# Changing avatars?



## FatherHooligan (Mar 27, 2008)

Hello all,

Maybe it's just me but it seems like a bunch of LJs are changing their picture…now I have to re-imagine how you all really look….Napaman yours really has me confused LOL! I figured I should follow the crowd so I changed mine as well

Yeah 1200 posts…hmm maybe I should have made this one a meaningful post…wait a minute that would probably be my first meaningful post…ahhh I'll just stay the course with my usual blabbering.

I'm in a great mood as I got to buy a whack of tools last Friday…look out wood here I come!


----------



## a1Jim (Aug 9, 2008)

Hey Mark
Your photo looks sharp…


----------



## FatherHooligan (Mar 27, 2008)

Yeah, that plane far exceeds my ability to use one, Jenn bought it for me and I love using it!


----------



## Chipncut (Aug 18, 2006)

*Your new avatar looks kind of plane to me.*


----------



## FatherHooligan (Mar 27, 2008)

Maybe I should have 'shaved' first


----------



## matt1970 (Mar 28, 2007)

hey mark…

I dont like to bring in politics here…but over the weekend I have been watching the events in Iran 24/7…and watching the coverage on Facebook--the amount of pictures and photos that have been posted there have just made me reflect on how blessed we are to live here…

I am social studies teacher and teach about the constitution and bill of rights (technically part of the constitution) to my students…for the week…i decided to change my avatar on facebook…that made me want to do it here…but with no other words or discussions…i have barely been on LJ.s over the weekend since i was consumed by the news…

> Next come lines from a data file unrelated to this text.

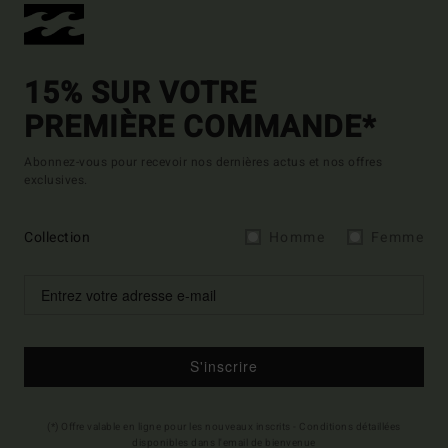
15% SUR VOTRE
PREMIÈRE COMMANDE*
Abonnez-vous pour recevoir nos dernières actus et nos offres
exclusives.
Collection
Homme
Femme
S'inscrire
(*) Offre valable en ligne pour les nouveaux inscrits - Conditions détaillées
disponibles dans l'email de bienvenue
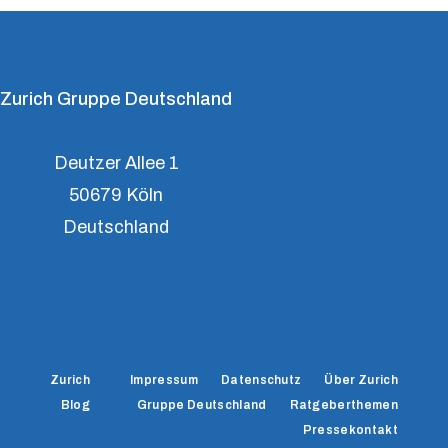
Zurich Gruppe Deutschland
Deutzer Allee 1
50679 Köln
Deutschland
Zurich Versicherung
DA Direkt Presse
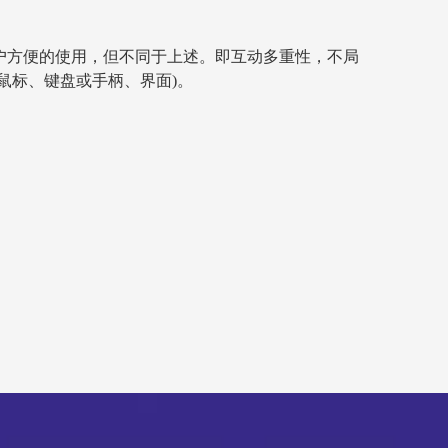
户方便的使用，但不同于上述。即互动多重性，不局
鼠标、键盘或手柄、界面)。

I will soon change it back…but wanted to see how things went over the next few days…again…have not mentioned anything because this site is about woodworking…this was my silent acknowledgement of people who have died for our freedom and who are now for theirs…

matt


----------



## FatherHooligan (Mar 27, 2008)

Ahh an interesting and noble reason to change the picture. Do your students show an interest in these events? It must seem pretty abstract to them considering how tremendously comfortable we are here in North America.

I agree that we should all be extremely grateful for the folks who step up and serve…my thanks to all of them, those who have in the past; those currently serving and those thinking about serving!


----------



## Bureaucrat (May 26, 2008)

Mark: Don't be shy about changing avatars. I love to change mine. Depends on my mood. I always try to change 1 more time than Dan does 8^)


----------



## TopamaxSurvivor (May 2, 2008)

Geez, I had to go to your home page to get a better look. I thought it was a duck or goose, but it is a plane ;-))


----------



## jockmike2 (Oct 10, 2006)

This is just me forty years ago.


----------



## Chipncut (Aug 18, 2006)

*How about 73 years ago?*


----------



## FatherHooligan (Mar 27, 2008)

I could do the 40 years ago image, but I don't quite have enough years to post a 70 ish one…yet….

Now that I look at it again I can see how it would look like a goose; now I'll have to troll through my images and see if I have any Lee Valley duck look a likes


----------



## matt1970 (Mar 28, 2007)

like my new pict? thats me biting the head off a brine shrimp(?)...he took me fishing last summer and that was his ritual…


----------



## Brad_Nailor (Jul 26, 2007)

Thats not nice…a brine shrip takes you fishing and you bite his head off….???


----------



## matt1970 (Mar 28, 2007)

lol….haha…i just re-read my post…that is funny…MY NEIGHBOR took me fishing…and his ritual was to eat the bait…lol…


----------



## Brad_Nailor (Jul 26, 2007)




----------



## FatherHooligan (Mar 27, 2008)

That is still funny, even three days later…mind you I would not want to bite a three day old brine shrimp  even if he was taking my neighbour fishing


----------